TRC Bulletin - 28 July 2016

Items of interest from today's meeting of the Council's Policy and Planning Committee:

River water a nod to farmers' efforts

A NIWA study has shown that river quality in farming areas is in better shape nationally than at urban sites, with predominant signs of improvement across most measures.  The study was presented at the recent Taranaki Regional Council Policy and Planning meeting, and generally rated national river health as “excellent” at natural sites, “good” at exotic forestry and pastoral sites, and “poor” at urban sites. The news was seen as a nod to prolonged efforts to improve pastoral water quality, with Director—Resource Management, Fred McLay, saying, “The key here is that both councils and farmers are obviously doing something pretty successful to see the gauges heading in that direction.

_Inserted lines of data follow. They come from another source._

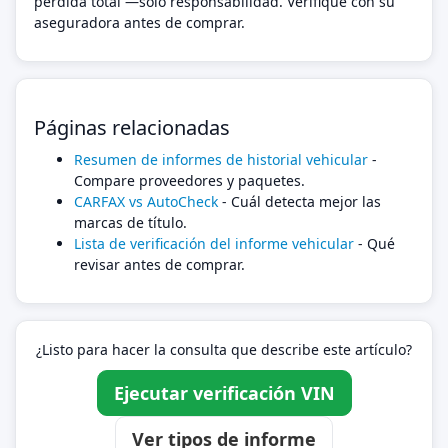
pérdida total —solo responsabilidad. Verifique con su
aseguradora antes de comprar.
Páginas relacionadas
Resumen de informes de historial vehicular
-
Compare proveedores y paquetes.
CARFAX vs AutoCheck
- Cuál detecta mejor las
marcas de título.
Lista de verificación del informe vehicular
- Qué
revisar antes de comprar.
¿Listo para hacer la consulta que describe este artículo?
Ejecutar verificación VIN
Ver tipos de informe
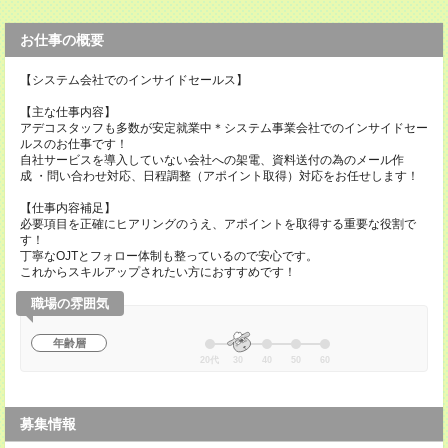
お仕事の概要
【システム会社でのインサイドセールス】
【主な仕事内容】
アデコスタッフも多数が安定就業中＊システム事業会社でのインサイドセー
ルスのお仕事です！
自社サービスを導入していない会社への架電、資料送付の為のメール作
成 ・問い合わせ対応、日程調整（アポイント取得）対応をお任せします！
【仕事内容補足】
必要項目を正確にヒアリングのうえ、アポイントを取得する重要な役割で
す！
丁寧なOJTとフォロー体制も整っているので安心です。
これからスキルアップされたい方におすすめです！
職場の雰囲気
年齢層
20代
30
40
50
60
募集情報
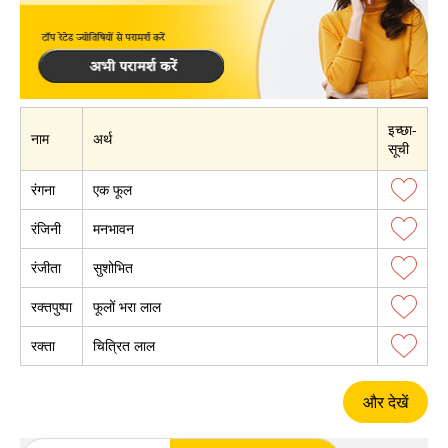
इच्छा-
नाम
अर्थ
सूची
रंगना
एक फूल
रंजिनी
मनभावन
रंजीता
सुशोभित
रक्तपुष्पा
फूलों भरा लाल
रक्ता
चित्रित लाल
और देखें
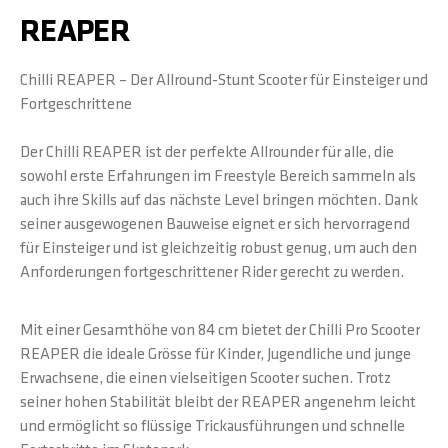
REAPER
Chilli REAPER – Der Allround-Stunt Scooter für Einsteiger und
Fortgeschrittene
Der Chilli REAPER ist der perfekte Allrounder für alle, die
sowohl erste Erfahrungen im Freestyle Bereich sammeln als
auch ihre Skills auf das nächste Level bringen möchten. Dank
seiner ausgewogenen Bauweise eignet er sich hervorragend
für Einsteiger und ist gleichzeitig robust genug, um auch den
Anforderungen fortgeschrittener Rider gerecht zu werden.
Mit einer Gesamthöhe von 84 cm bietet der Chilli Pro Scooter
REAPER die ideale Grösse für Kinder, Jugendliche und junge
Erwachsene, die einen vielseitigen Scooter suchen. Trotz
seiner hohen Stabilität bleibt der REAPER angenehm leicht
und ermöglicht so flüssige Trickausführungen und schnelle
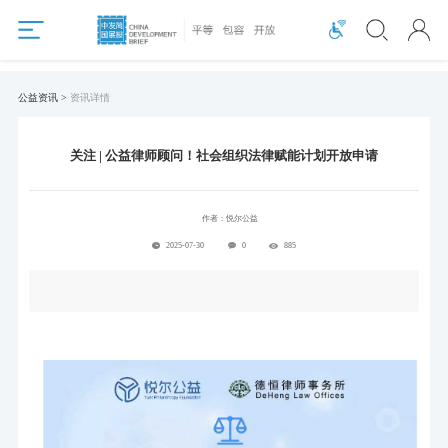
公益资讯 >
资讯详情
关注 | 公益律师顾问！社会组织法律赋能计划开放申请
作者：
悦尔公益
2025-07-30
0
885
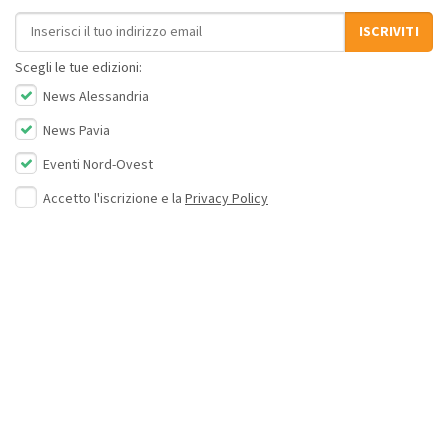
Indirizzo email
ISCRIVITI
Scegli le tue edizioni:
News Alessandria
News Pavia
Eventi Nord-Ovest
Accetto l'iscrizione e la
Privacy Policy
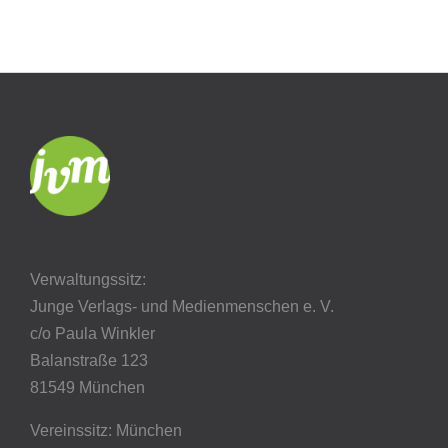
Verwaltungssitz:
Junge Verlags- und Medienmenschen e. V.
c/o Paula Winkler
Balanstraße 123
81549 München
Vereinssitz: München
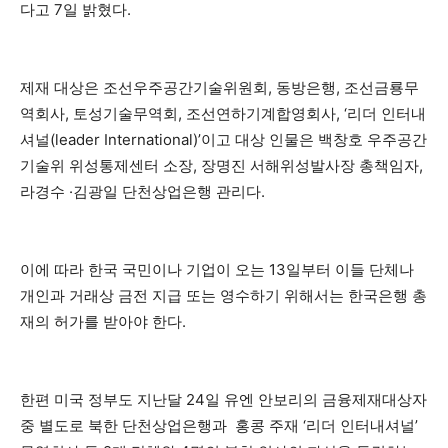
다고 7일 밝혔다.
제재 대상은 조선우주공간기술위원회, 동방은행, 조선금룡무
역회사, 토성기술무역회, 조선연하기계합영회사, ‘리더 인터내
셔널(leader International)’이고 대상 인물은 백창호 우주공간
기술위 위성통제센터 소장, 장명진 서해위성발사장 총책임자,
라경수 ·김광일 단천상업은행 관리다.
이에 따라 한국 국민이나 기업이 오는 13일부터 이들 단체나
개인과 거래상 금전 지급 또는 영수하기 위해서는 한국은행 총
재의 허가를 받아야 한다.
한편 미국 정부도 지난달 24일 유엔 안보리의 금융제재대상자
중 별도로 북한 단천상업은행과 홍콩 주재 ‘리더 인터내셔널’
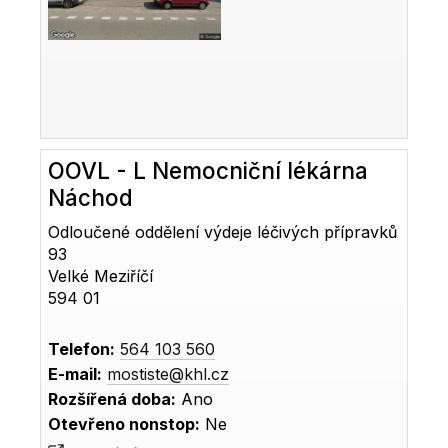
OOVL - L Nemocniční lékárna
Náchod
Odloučené oddělení výdeje léčivých přípravků
93
Velké Meziříčí
594 01
Telefon:
564 103 560
E-mail:
mostiste@khl.cz
Rozšířená doba:
Ano
Otevřeno nonstop:
Ne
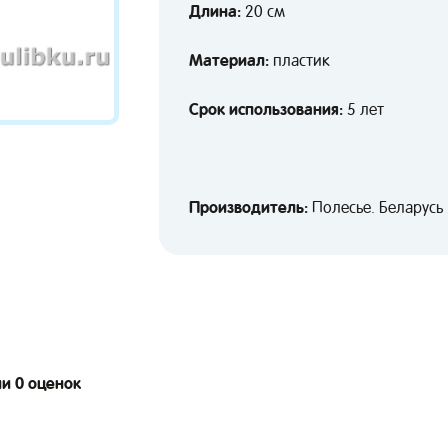
Длина:
20 см
Материал:
пластик
Срок использования:
5 лет
Производитель:
Полесье. Беларусь
ии 0 оценок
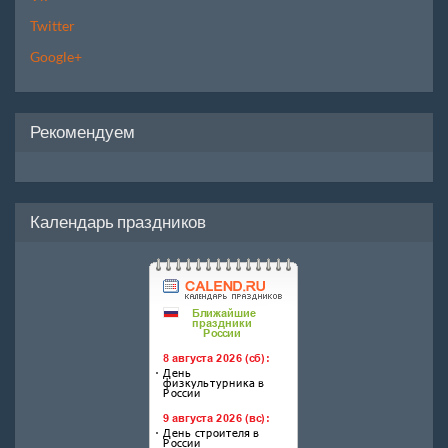
Twitter
Google+
Рекомендуем
Календарь праздников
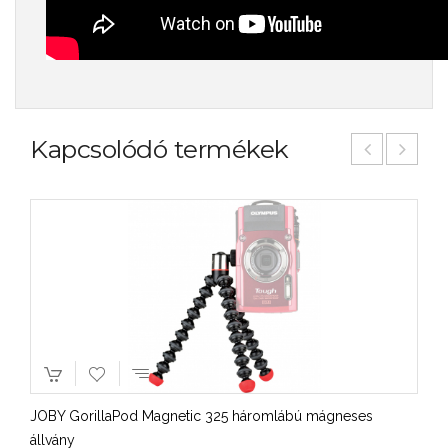
Kapcsolódó termékek
JOBY GorillaPod Magnetic 325 háromlábú mágneses
állvány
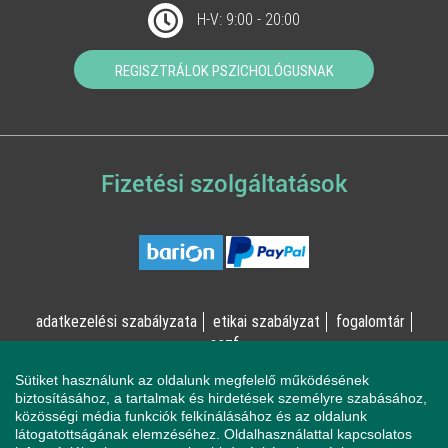
H-V: 9:00 - 20:00
REGISZTRÁLOK PSZICHOLÓGUSNAK
Fizetési szolgáltatások
adatkezelési szabályzata
etikai szabályzat
fogalomtár
aszf
Sütiket használunk az oldalunk megfelelő működésének
© Online Pszichológia Kft. 2023 - Minden jog fenntartva!
biztosításához, a tartalmak és hirdetések személyre szabásához,
közösségi média funkciók felkínálásához és az oldalunk
2161 Csomád, Levente utca 14/A
látogatottságának elemzéséhez. Oldalhasználattal kapcsolatos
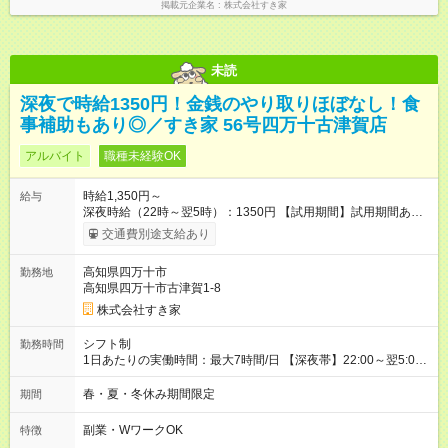
掲載元企業名
株式会社すき家
未読
深夜で時給1350円！金銭のやり取りほぼなし！食
事補助もあり◎／すき家 56号四万十古津賀店
アルバイト
職種未経験OK
時給1,350円～
給与
深夜時給（22時～翌5時）：1350円 【試用期間】試用期間あり
試用期間の長さ：1ヶ月 雇用形態、給与は本採用時と同じです。
交通費別途支給あり
試用期間の実態は30日（※条件変更なし）ですが、切り上げで
一ヶ月とさせていただきます。 研修制度あり：15時間(研修中も
高知県四万十市
勤務地
同時給）
高知県四万十市古津賀1-8
株式会社すき家
シフト制
勤務時間
1日あたりの実働時間：最大7時間/日 【深夜帯】22:00～翌5:00
週2日～・1日2h～OK◎ ※22:00から翌5:00までは18歳以上の方
のみ勤務可能です（18歳未満の深夜業務禁止のため） ★深夜で
春・夏・冬休み期間限定
期間
も安心して働けます★ すき家では、ワンオペを禁止していま
す。 必ず、2名以上での勤務を行いますので、安心して働けま
副業・WワークOK
特徴
す。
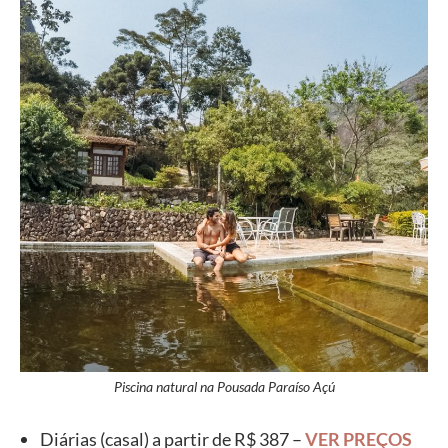
Piscina natural na Pousada Paraíso Açú
Diárias (casal) a partir de R$ 387 –
VER PREÇOS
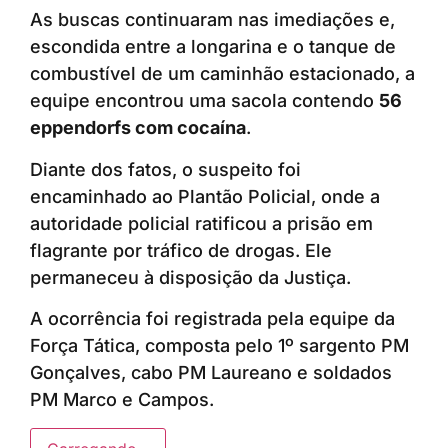
As buscas continuaram nas imediações e,
escondida entre a longarina e o tanque de
combustível de um caminhão estacionado, a
equipe encontrou uma sacola contendo
56
eppendorfs com cocaína
.
Diante dos fatos, o suspeito foi
encaminhado ao Plantão Policial, onde a
autoridade policial ratificou a prisão em
flagrante por tráfico de drogas. Ele
permaneceu à disposição da Justiça.
A ocorrência foi registrada pela equipe da
Força Tática, composta pelo 1º sargento PM
Gonçalves, cabo PM Laureano e soldados
PM Marco e Campos.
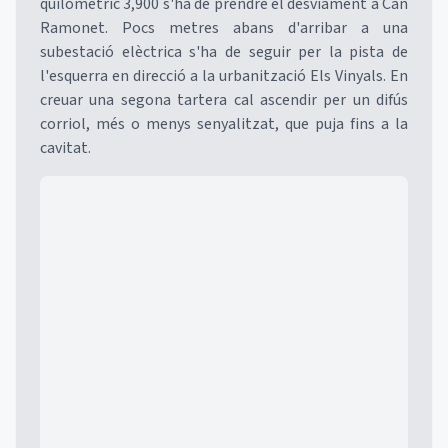
quilomètric 3,900 s'ha de prendre el desviament a Can
Ramonet. Pocs metres abans d'arribar a una
subestació elèctrica s'ha de seguir per la pista de
l'esquerra en direcció a la urbanització Els Vinyals. En
creuar una segona tartera cal ascendir per un difús
corriol, més o menys senyalitzat, que puja fins a la
cavitat.
Mapa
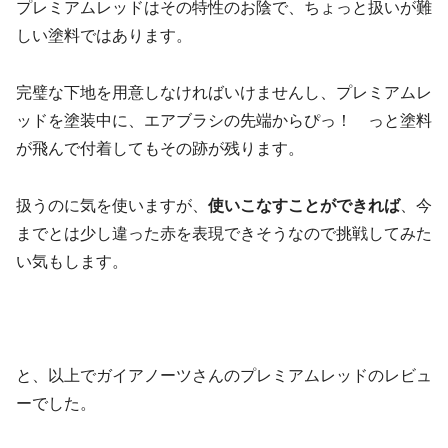
プレミアムレッドはその特性のお陰で、ちょっと扱いが難
しい塗料ではあります。
完璧な下地を用意しなければいけませんし、プレミアムレ
ッドを塗装中に、エアブラシの先端からぴっ！ っと塗料
が飛んで付着してもその跡が残ります。
扱うのに気を使いますが、
使いこなすことができれば
、今
までとは少し違った赤を表現できそうなので挑戦してみた
い気もします。
と、以上でガイアノーツさんのプレミアムレッドのレビュ
ーでした。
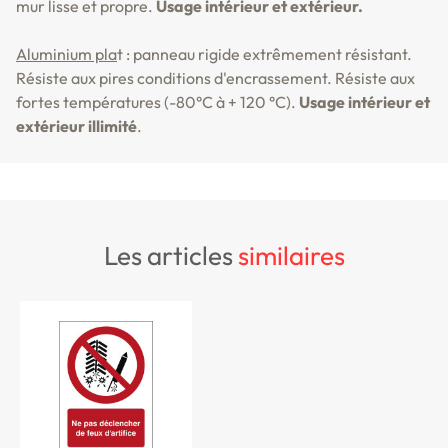
mur lisse et propre.
Usage intérieur et extérieur.
Aluminium pla
t : panneau rigide extrêmement résistant.
Résiste aux pires conditions d'encrassement. Résiste aux
fortes températures (-80°C à + 120 °C).
Usage intérieur et
extérieur illimité
.
les articles
similaires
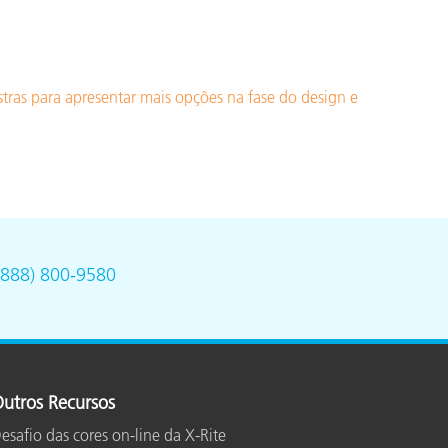
stras para apresentar mais opções na fase do design e
(888) 800-9580
utros Recursos
esafio das cores on-line da X-Rite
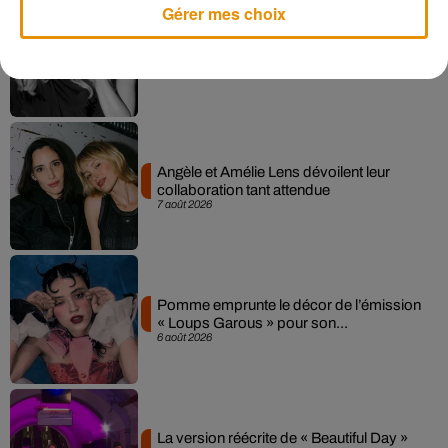
Gérer mes choix
Madonna sort enfin le remix de « Love
Sensation » avec Kylie Minogue
7 août 2026
Angèle et Amélie Lens dévoilent leur
collaboration tant attendue
7 août 2026
Pomme emprunte le décor de l’émission
« Loups Garous » pour son...
6 août 2026
La version réécrite de « Beautiful Day »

The study examined and compared national trends and the state of water quality within each land use. Taranaki’s rivers – classified as Lowland Pastoral – were about the middle of the pack for quality, but with better overall trends. Water quality at the region’s pastoral sites was better than at equivalent national sites on measures of clarity and forms of nitrogen, and relatively poorer only for dissolved phosphorus, which is naturally high in Taranaki.

Pros and cons in climate change

Climate change could increas the risk of droughts.

Climate change could increas the risk of droughts.

Climate change could bring opportunities for Taranaki, it was suggested at the recent Policy and Planning meeting at the Taranaki Regional Council. The topic was discussed following the Ministry for the Environment’s June release of the ‘Climate Change Projections for New Zealand’report.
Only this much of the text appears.